§ Stored data entries
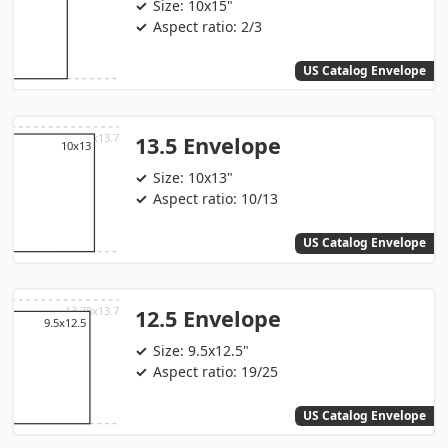
Size: 10x15"
Aspect ratio: 2/3
US Catalog Envelope
13.5 Envelope
Size: 10x13"
Aspect ratio: 10/13
US Catalog Envelope
12.5 Envelope
Size: 9.5x12.5"
Aspect ratio: 19/25
US Catalog Envelope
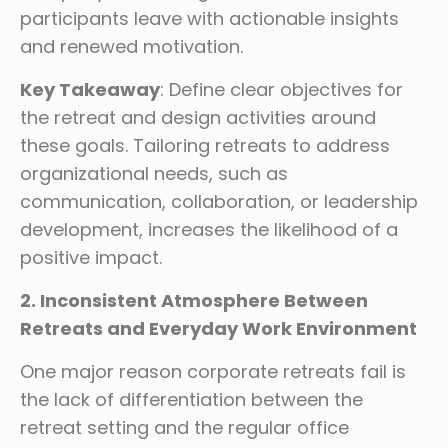
participants leave with actionable insights
and renewed motivation.
Key Takeaway
: Define clear objectives for
the retreat and design activities around
these goals. Tailoring retreats to address
organizational needs, such as
communication, collaboration, or leadership
development, increases the likelihood of a
positive impact.
2. Inconsistent Atmosphere Between
Retreats and Everyday Work Environment
One major reason corporate retreats fail is
the lack of differentiation between the
retreat setting and the regular office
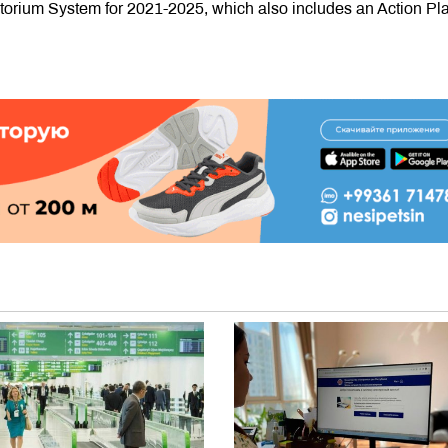
orium System for 2021-2025, which also includes an Action Pla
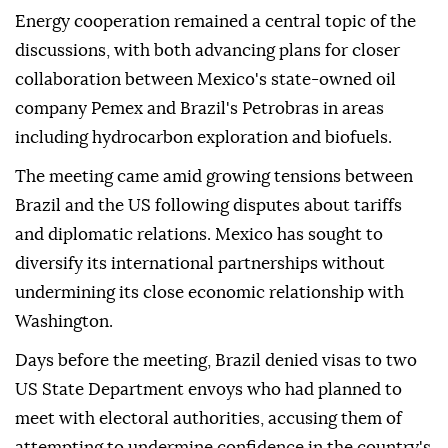
Energy cooperation remained a central topic of the
discussions, with both advancing plans for closer
collaboration between Mexico's state-owned oil
company Pemex and Brazil's Petrobras in areas
including hydrocarbon exploration and biofuels.
The meeting came amid growing tensions between
Brazil and the US following disputes about tariffs
and diplomatic relations. Mexico has sought to
diversify its international partnerships without
undermining its close economic relationship with
Washington.
Days before the meeting, Brazil denied visas to two
US State Department envoys who had planned to
meet with electoral authorities, accusing them of
attempting to undermine confidence in the country's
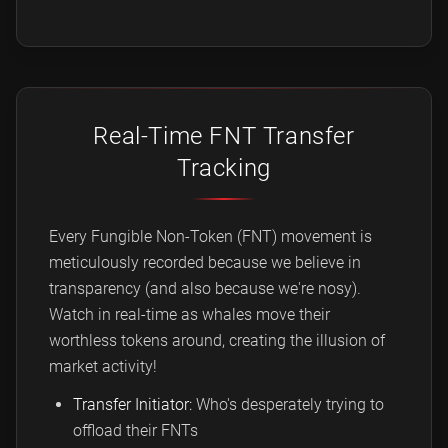
Real-Time FNT Transfer
Tracking
Every Fungible Non-Token (FNT) movement is
meticulously recorded because we believe in
transparency (and also because we're nosy).
Watch in real-time as whales move their
worthless tokens around, creating the illusion of
market activity!
Transfer Initiator:
Who's desperately trying to
offload their FNTs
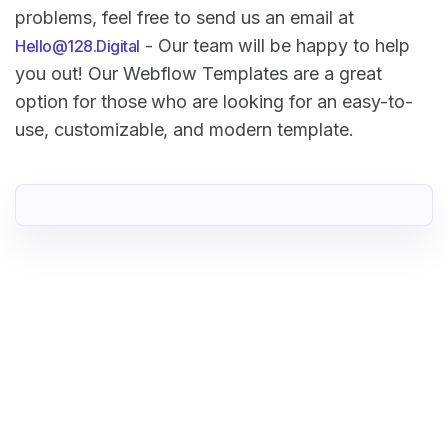
problems, feel free to send us an email at
- Our team will be happy to help
Hello@128.Digital
you out! Our Webflow Templates are a great
option for those who are looking for an easy-to-
use, customizable, and modern template.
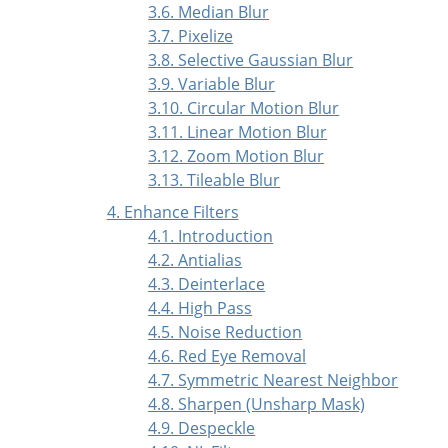
3.6. Median Blur
3.7. Pixelize
3.8. Selective Gaussian Blur
3.9. Variable Blur
3.10. Circular Motion Blur
3.11. Linear Motion Blur
3.12. Zoom Motion Blur
3.13. Tileable Blur
4. Enhance Filters
4.1. Introduction
4.2. Antialias
4.3. Deinterlace
4.4. High Pass
4.5. Noise Reduction
4.6. Red Eye Removal
4.7. Symmetric Nearest Neighbor
4.8. Sharpen (Unsharp Mask)
4.9. Despeckle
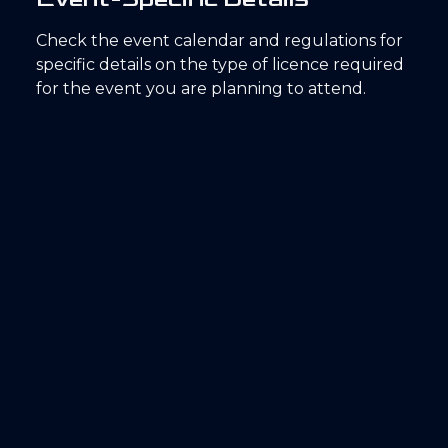
Check the event calendar and regulations for
specific details on the type of licence required
for the event you are planning to attend.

§ Work item
Your answer should be a precise transcript of the entries, minus the pictures.

§ Solution to this exercise
Size: 10x15"
Aspect ratio: 2/3
US Catalog Envelope
13.5 Envelope
Size: 10x13"
Aspect ratio: 10/13
US Catalog Envelope
12.5 Envelope
Size: 9.5x12.5"
Aspect ratio: 19/25
US Catalog Envelope
participants leave with actionable insights
and renewed motivation.
Key Takeaway
: Define clear objectives for
the retreat and design activities around
these goals. Tailoring retreats to address
organizational needs, such as
communication, collaboration, or leadership
development, increases the likelihood of a
positive impact.
2. Inconsistent Atmosphere Between
Retreats and Everyday Work Environment
One major reason corporate retreats fail is
the lack of differentiation between the
retreat setting and the regular office
orium System for 2021-2025, which also includes an Action Pla
Energy cooperation remained a central topic of the
discussions, with both advancing plans for closer
collaboration between Mexico's state-owned oil
company Pemex and Brazil's Petrobras in areas
including hydrocarbon exploration and biofuels.
The meeting came amid growing tensions between
Brazil and the US following disputes about tariffs
and diplomatic relations. Mexico has sought to
diversify its international partnerships without
undermining its close economic relationship with
Washington.
Days before the meeting, Brazil denied visas to two
US State Department envoys who had planned to
meet with electoral authorities, accusing them of
attempting to undermine confidence in the country's
Real-Time FNT Transfer
Tracking
Every Fungible Non-Token (FNT) movement is
meticulously recorded because we believe in
transparency (and also because we're nosy).
Watch in real-time as whales move their
worthless tokens around, creating the illusion of
market activity!
Transfer Initiator:
Who's desperately trying to
offload their FNTs
problems, feel free to send us an email at
- Our team will be happy to help
Hello@128.Digital
you out! Our Webflow Templates are a great
option for those who are looking for an easy-to-
use, customizable, and modern template.
3.6. Median Blur
3.7. Pixelize
3.8. Selective Gaussian Blur
3.9. Variable Blur
3.10. Circular Motion Blur
3.11. Linear Motion Blur
3.12. Zoom Motion Blur
3.13. Tileable Blur
4. Enhance Filters
4.1. Introduction
4.2. Antialias
4.3. Deinterlace
4.4. High Pass
4.5. Noise Reduction
4.6. Red Eye Removal
4.7. Symmetric Nearest Neighbor
4.8. Sharpen (Unsharp Mask)
4.9. Despeckle
Check the event calendar and regulations for
specific details on the type of licence required
for the event you are planning to attend.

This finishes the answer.